Diamonds Crystallizing From Seawater

In recent studies, scientists have discovered that diamonds crystallize from ancients saltwaters going back as far as 200 million year ago and plan on using this information to help figure out how exactly diamonds form. If found, it would be paramount for the diamond industry and might eliminate the infamous “blood diamonds” as this has been causing damages for decades.

Mark Bronner DiamondsGeochemist at Columbia University, Yaakov Weiss says, “We can look at diamonds as time capsules, as messengers from a place we have no other way of seeing.” This is an interesting way to conceptualize the expensive precious stones that have been a symbol of affluence as long as time.

Researchers hypothesize that the gems begin to crystallize from the extraordinary heat and pressure in the Earth’s mantle layer located about 90 to 100 miles below the surface. The deepest diamond found came from 430 miles below the surface. Volcanic action and eruptions bring the precious stones to the surface with some dating back as far as 2.1 billion years ago. They surface in rock formations called kimberlites. Of about 2,000 known kimberlites, only around 60 were worth mining.

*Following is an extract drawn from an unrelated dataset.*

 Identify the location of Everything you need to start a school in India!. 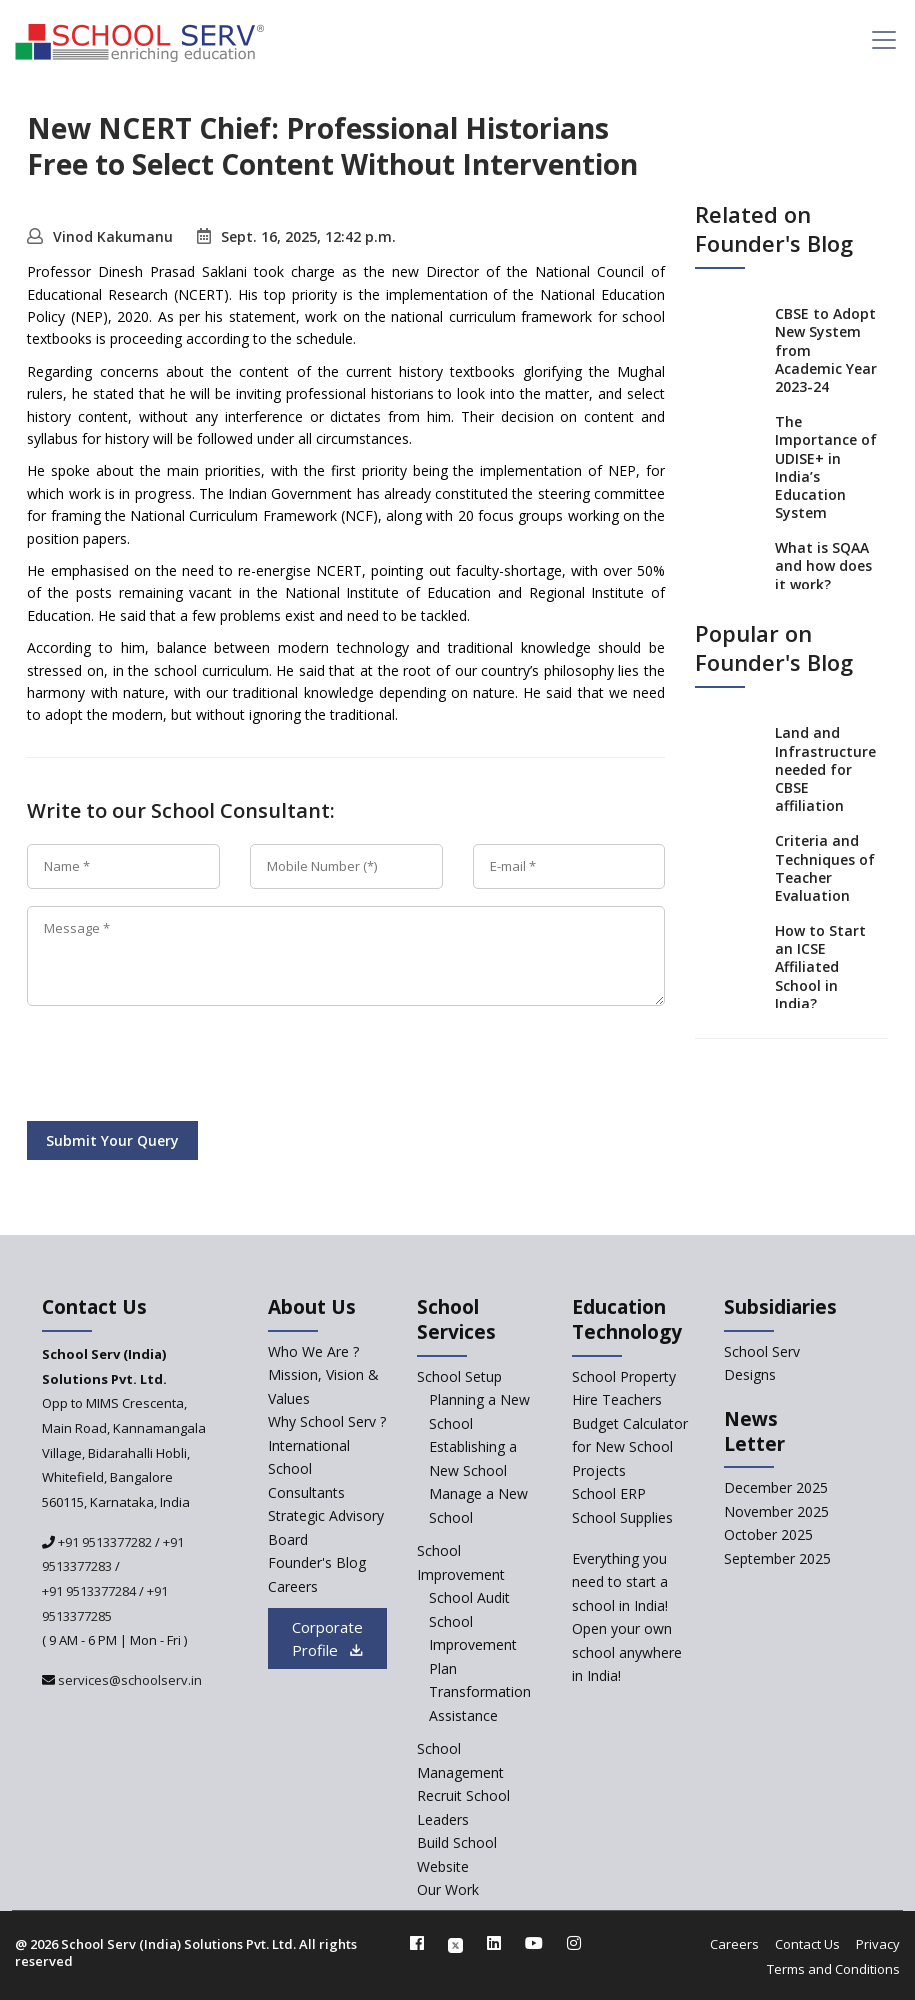 (620, 1582).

It is believed that diamonds crystallize in these conditions with the aid of a fluid though it hasn’t been proven or agreed upon on what exactly that fluid is. Many agree that both poor and high quality diamonds  from this same fluid though. Weiss commented, “Personally, I am among those that think that most diamonds form in a similar way.”

In the Ekati Diamond Mine located in Canada, geochemists have been studying and analyzing fluid inclusions in the formation of diamonds in hopes to discover what the mystery fluid is that the changes their structure. The diamonds used for this process are usually flawed with impurities.  Eleven fibrous (multilevel) diamonds were used to conduct their study. What they found was that the fluid was salty and filled with sodium, chlorine, and potassium. All the characteristics of seawater.

This “seawater” could be evidence that the Earth’s oceanic crust is having a chemical reaction and creating a mixture with solid rock, allowing the diamonds to crystalize. Although more study and examination is necessary, this information could also mark a change and create a new wave in mining. This could also spark a boost in the declining market.